» **Data excerpts**:
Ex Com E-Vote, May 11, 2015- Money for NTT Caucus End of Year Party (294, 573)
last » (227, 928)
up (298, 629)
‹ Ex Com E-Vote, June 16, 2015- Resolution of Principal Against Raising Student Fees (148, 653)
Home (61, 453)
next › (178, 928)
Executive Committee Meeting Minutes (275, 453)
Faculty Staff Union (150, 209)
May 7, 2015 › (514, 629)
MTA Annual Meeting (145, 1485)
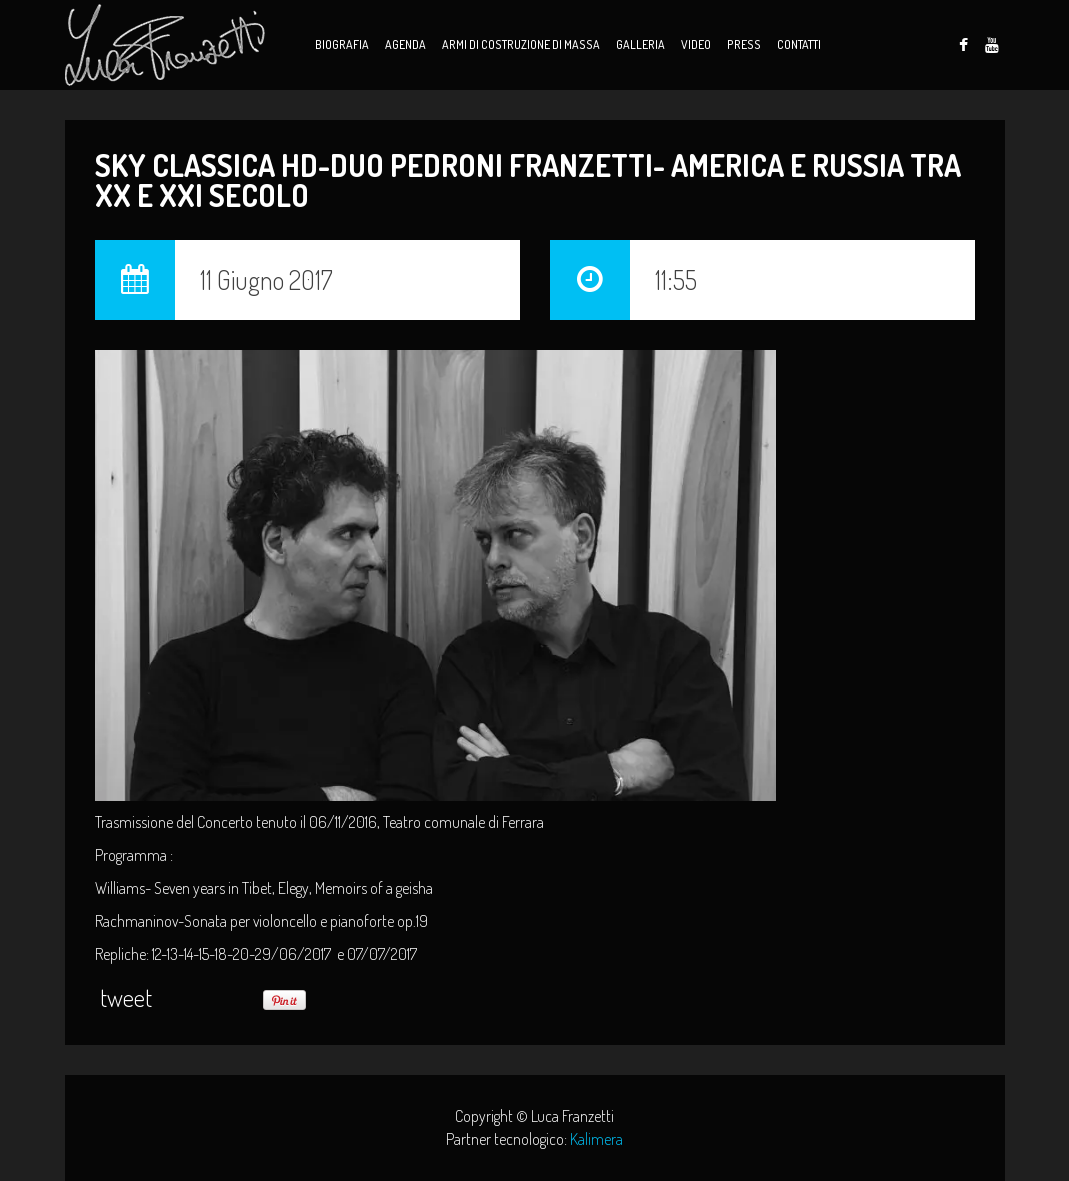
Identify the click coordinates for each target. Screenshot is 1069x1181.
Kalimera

---

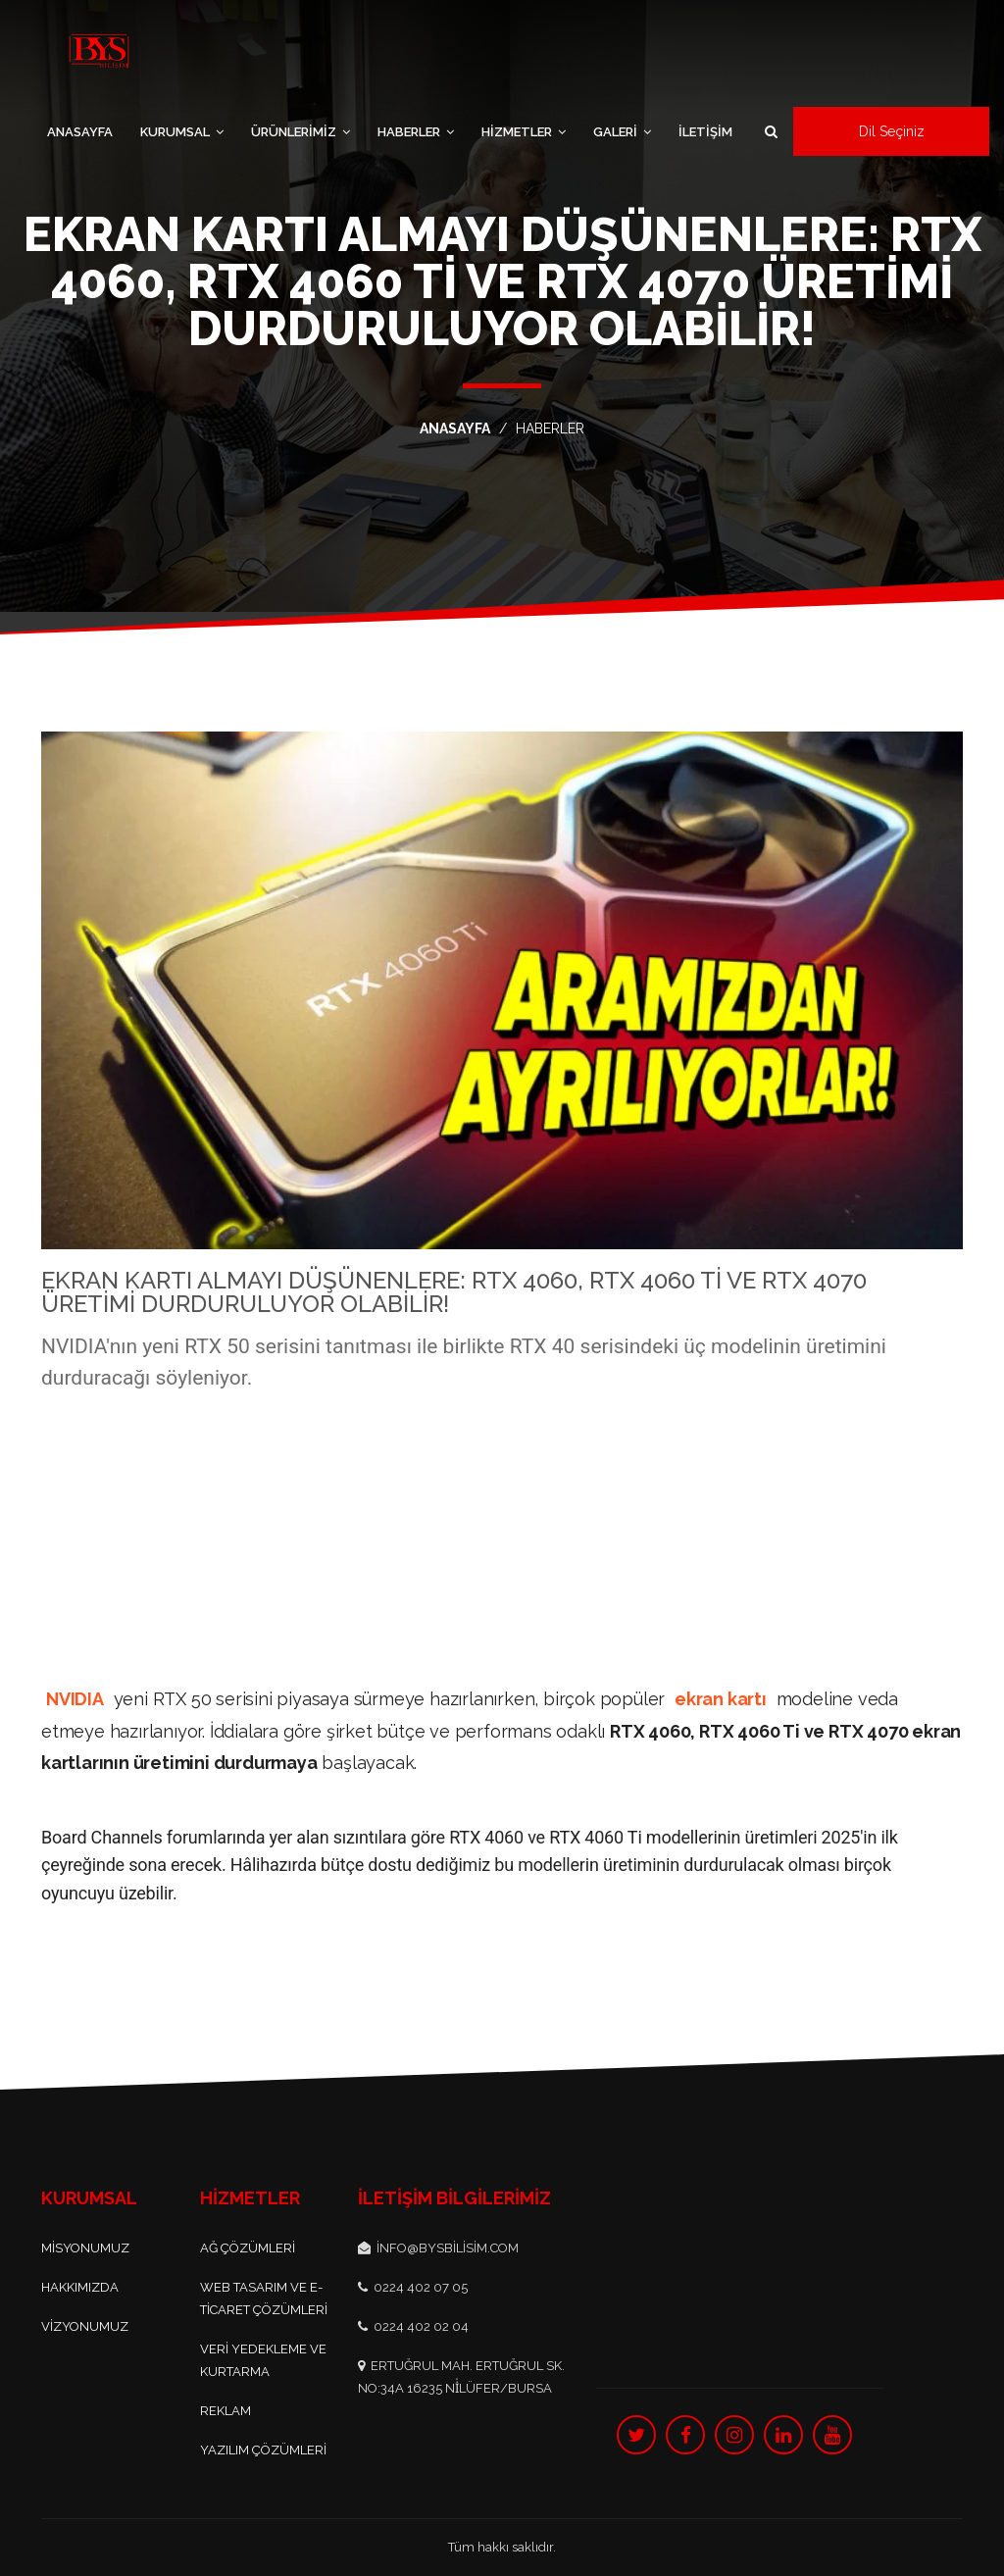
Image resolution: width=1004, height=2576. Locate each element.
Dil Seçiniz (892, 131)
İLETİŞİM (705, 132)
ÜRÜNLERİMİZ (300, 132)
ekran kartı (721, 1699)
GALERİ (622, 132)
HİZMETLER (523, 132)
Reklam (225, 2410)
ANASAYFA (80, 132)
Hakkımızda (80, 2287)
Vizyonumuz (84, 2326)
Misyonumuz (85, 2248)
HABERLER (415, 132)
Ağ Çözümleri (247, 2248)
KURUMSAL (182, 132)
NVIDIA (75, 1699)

» **What you should do**: Starting at the line above that contains "Reklam (225, 2410)", write out each line exactly until the line that contains "NVIDIA (75, 1699)" has been written, and stop there.

» **Output for this task**:
Reklam (225, 2410)
ANASAYFA (80, 132)
Hakkımızda (80, 2287)
Vizyonumuz (84, 2326)
Misyonumuz (85, 2248)
HABERLER (415, 132)
Ağ Çözümleri (247, 2248)
KURUMSAL (182, 132)
NVIDIA (75, 1699)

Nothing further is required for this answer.